Shortly after Corsi tweeted the image, several other Washington reporters chimed in and claimed that Corsi hadn't been given permanent credentials, but rather a temporary, one-day pass. Mike Warren, a reporter for the Weekly Standard, said that he saw Corsi's press pass, and that it's a "temporary day pass almost anyone who publishes can get." Bustle has reached out to the White House for clarification on Corsi's credentials.

To be sure, the fact that Corsi is even allowed in the press briefing room at all is nothing for the White House to be proud of. This is a man who wrote the book on birtherism. That's not an exaggeration: Corsi literally wrote a book called Where's the Birth Certificate?, in which he argued that Obama isn't an American citizen and thus isn't eligible to be president. (In a sad twist for Corsi, Obama released his long-form birth certificate three weeks before the book was published.)

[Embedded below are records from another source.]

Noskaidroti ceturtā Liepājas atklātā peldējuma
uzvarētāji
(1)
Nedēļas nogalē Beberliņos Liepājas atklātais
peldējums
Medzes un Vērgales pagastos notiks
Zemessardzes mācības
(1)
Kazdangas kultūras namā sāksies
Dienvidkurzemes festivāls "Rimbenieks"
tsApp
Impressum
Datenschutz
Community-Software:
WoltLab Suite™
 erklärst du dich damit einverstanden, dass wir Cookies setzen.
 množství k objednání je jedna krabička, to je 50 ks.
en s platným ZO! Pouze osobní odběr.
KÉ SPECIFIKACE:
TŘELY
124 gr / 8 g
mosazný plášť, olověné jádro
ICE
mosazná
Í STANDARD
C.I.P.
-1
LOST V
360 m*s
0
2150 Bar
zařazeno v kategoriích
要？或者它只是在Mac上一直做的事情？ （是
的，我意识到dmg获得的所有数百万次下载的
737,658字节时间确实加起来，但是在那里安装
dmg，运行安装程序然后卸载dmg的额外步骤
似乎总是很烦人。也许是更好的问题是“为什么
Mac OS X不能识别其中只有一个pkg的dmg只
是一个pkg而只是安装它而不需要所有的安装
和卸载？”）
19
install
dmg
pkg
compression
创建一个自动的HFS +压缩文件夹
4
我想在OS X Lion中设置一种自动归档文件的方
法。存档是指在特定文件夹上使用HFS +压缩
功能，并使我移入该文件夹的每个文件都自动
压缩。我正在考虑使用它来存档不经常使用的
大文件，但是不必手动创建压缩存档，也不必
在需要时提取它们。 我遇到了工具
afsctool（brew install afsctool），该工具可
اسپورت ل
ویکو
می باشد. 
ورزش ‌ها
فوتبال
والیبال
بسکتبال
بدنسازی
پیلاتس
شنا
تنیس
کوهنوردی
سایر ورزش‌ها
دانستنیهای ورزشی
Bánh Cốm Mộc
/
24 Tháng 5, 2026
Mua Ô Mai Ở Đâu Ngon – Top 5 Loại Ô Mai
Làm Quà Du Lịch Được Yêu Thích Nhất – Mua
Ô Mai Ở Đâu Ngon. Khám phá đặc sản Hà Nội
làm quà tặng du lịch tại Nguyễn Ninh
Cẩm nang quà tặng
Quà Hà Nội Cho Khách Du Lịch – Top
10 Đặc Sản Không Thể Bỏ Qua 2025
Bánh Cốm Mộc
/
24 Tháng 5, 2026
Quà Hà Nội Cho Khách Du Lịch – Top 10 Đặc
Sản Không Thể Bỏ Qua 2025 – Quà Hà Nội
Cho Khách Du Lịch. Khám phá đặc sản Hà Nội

Corsi is now the Washington, D.C. bureau chief of InfoWars, a website that has published stories alleging, among other things, that the September 11 attacks were an inside job, that the Sandy Hook shooting was a hoax, and and that "feminism is designed to end humanity," in the words of one headline.

All of this should be disqualifying for anybody applying for access to White House press briefings, even on a temporary basis. This is doubly true given that Donald Trump himself spent years fanning the flames of birtherism. Nevertheless, if Corsi did indeed only obtain a day pass, that's not nearly as big of a deal as if he'd been granted permanent access to the White House.

This episode brings to mind a similar incident from January, wherein InfoWars chief Alex Jones announced that his company had "already been offered" White House credentials. Shortly thereafter, however, White House Deputy Press Secretary Sarah Huckabee Sanders denied the claim, saying that Jones "is not credentialed for the White House."